Esta introducción viene a cuento para explicar mi "problema" con Clint Eastwood. Por mucho que saliera del cine con lágrimas en los ojos y el corazón encendido después de ver Million Dollar Baby, a la semana renegaba ligeramente de ella por ser facilona, unilateral, sensiblera y con un gusto por el clasicismo tremendamente retrógrado. Con Gran Torino podría pasarme lo mismo... pero no voy a permitirlo. Porque si algo he aprendido del último film de Eastwood es que la simplicidad y el clasicismo no tienen por qué ser algo que reste, sino que pueden ser la base de una maravillosa suma. Siempre que el director sepa cómo manejar esa simplicidad, claro está. Y Eastwood sabe. Eastwood sabe que la suma de unas partes clásicas, simples hasta más no poder, pueden arrojar un resultado de calidad imperativa. En esta ocasión, el argumento hacía presagiar lo peor: ¿un veterano de Vietnam que vive en un barrio plagado de asiáticos pero que aprende a amarlos gracias a su amistad con su vecino adolescente? Una cosa es ser clásico... ¡y otra retrógrado!

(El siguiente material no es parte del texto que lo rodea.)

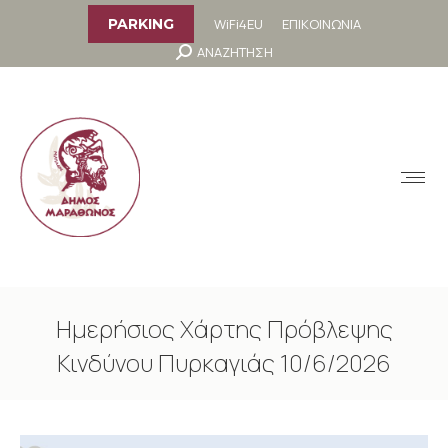
στο
περιεχόμενο
WiFi4EU
ΕΠΙΚΟΙΝΩΝΙΑ
PARKING
Search:
ΑΝΑΖΗΤΗΣΗ
MENU
Ημερήσιος Χάρτης Πρόβλεψης
Κινδύνου Πυρκαγιάς 10/6/2026
You are here:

Pero resulta que Eastwood consigue lo imposible: no sólo te la mete doblada sin necesidad de vaselina, sino que además consigue que todos los tópicos de esta trama tele-novelesca funcionen como una maquinaria perfectamente engrasada. Sublime. El argumento se construye a través de retales que has visto mil veces, que conoces y que deberían aburrirte... pero Eastwood sale airoso a la hora de plantártelos delante de la cara y arrebatarte. ¡Ya quisieran otros directores conseguir este máximo partiendo de algo tan mínimo! O, al menos, mínimo a primera vista. Porque la trama sobre inmigración (pertinente e inteligente) se ve enriquecida por otra capa un poco más subterránea pero igualmente evidente: la caída del mito. Ese héroe cotidiano que toma la justicia por su propia mano ya no es lo que era, llevando al espectador hacia el límite de sus propias convicciones cinematográficas gracias a escenas tan brutales en su sencillez como el sacrificio final o la lágrima en la oscuridad (el derrumbamiento del héroe: algo incómodo de ver por la carga de intimidad que comporta).

Puede que no hayan muchas más capas en el cine de Eastwood, pero las que hay se entrelazan con tal maestría que es imposible no rendirse inmediatamente. En su momento, critiqué Million Dollar Baby por su falta de trasfondo, por quedarse en la superficie. Esta vez no voy a permitirlo: ¡Gran Torino es inmensa! (y si me retracto en los próximos días, por favor, cortadme el dedo gordo de pie izquierdo.)